It's hard to believe it's already been a year since the first cases of a mysterious pneumonia emerged among vendors at a seafood market in the central Chinese city of Wuhan. Despite huge advances since then in how we treat, beat and contain Covid-19, scientists are still struggling to discover the origins of the virus that's killed nearly 2 million people and brought the world to a standstill.

Prior to its appearance at the market—which some media reported sold wild animals and their meat—very little is known about the pathogen. If it's related to a similar virus found in the horseshoe bats of China's Yunnan province and parts of Southeast Asia, how did it travel more than 1,000 miles to the bustling industrial metropolis of Wuhan? Epidemiologists hypothesize some kind of intermediary animal, like a weasel or mink, may have facilitated it to cross the species barrier and into people.
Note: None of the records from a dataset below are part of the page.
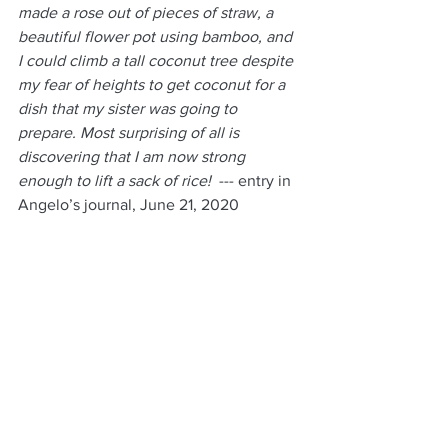
made a rose out of pieces of straw, a 
beautiful flower pot using bamboo, and 
I could climb a tall coconut tree despite 
my fear of heights to get coconut for a 
dish that my sister was going to 
prepare. Most surprising of all is 
discovering that I am now strong 
enough to lift a sack of rice!  
--- entry in 
Angelo’s journal, June 21, 2020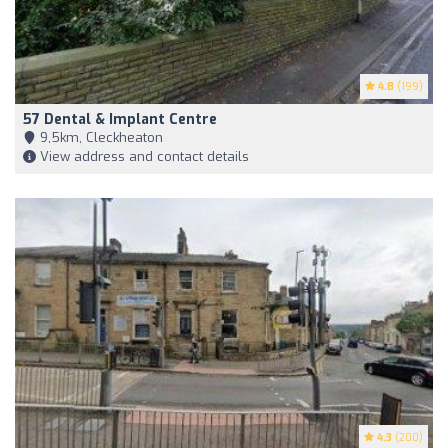
4.8
(199)
57 Dental & Implant Centre
9,5km, Cleckheaton
View address and contact details
4.3
(200)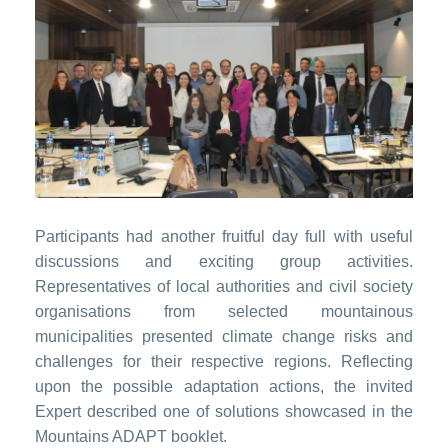
Participants had another fruitful day full with useful
discussions and exciting group activities.
Representatives of local authorities and civil society
organisations from selected mountainous
municipalities presented climate change risks and
challenges for their respective regions. Reflecting
upon the possible adaptation actions, the invited
Expert described one of solutions showcased in the
Mountains ADAPT booklet.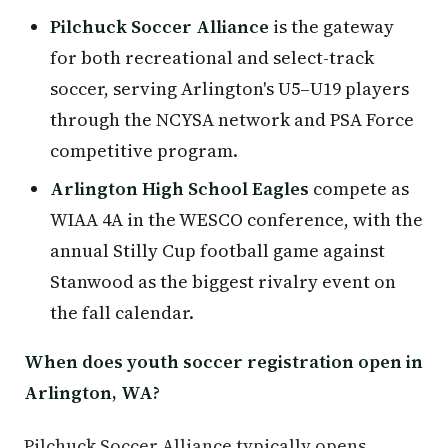
Pilchuck Soccer Alliance
is the gateway
for both recreational and select-track
soccer, serving Arlington's U5–U19 players
through the NCYSA network and PSA Force
competitive program.
Arlington High School Eagles
compete as
WIAA 4A in the WESCO conference, with the
annual Stilly Cup football game against
Stanwood as the biggest rivalry event on
the fall calendar.
When does youth soccer registration open in
Arlington, WA?
Pilchuck Soccer Alliance typically opens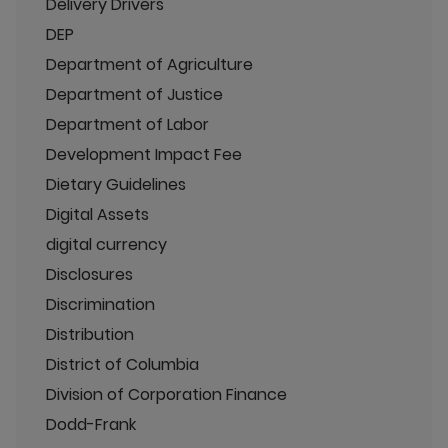
Delivery Drivers
DEP
Department of Agriculture
Department of Justice
Department of Labor
Development Impact Fee
Dietary Guidelines
Digital Assets
digital currency
Disclosures
Discrimination
Distribution
District of Columbia
Division of Corporation Finance
Dodd-Frank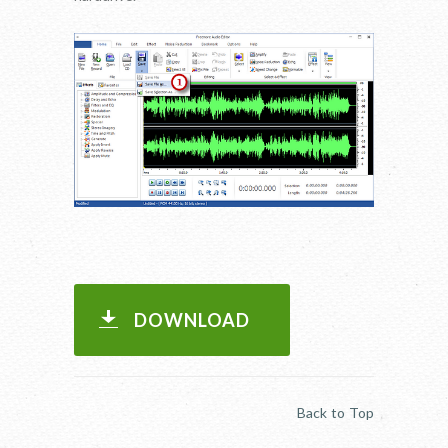
DOWNLOAD
Back to Top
Bloomberg Quicktake: Wuhan 1 Year On

Finding out with any certainty is typically painstaking work, and China is making it even more difficult. Experts from the World Health Organization haven't been allowed into Wuhan in 2020—they say they hope to get there this month—and state-controlled media have been pushing the line that the virus originally came into China via frozen food or packaging. China is also censoring domestic research into the issue, and has punished Australia on trade for lobbying for an independent investigation.

Meanwhile, the country's success at quashing its outbreak has led to a victory narrative that slides past the origins of the virus, a posturing that prevents the kind of investigation that could help prevent future pandemics.

Nowhere is that more evident than in Wuhan.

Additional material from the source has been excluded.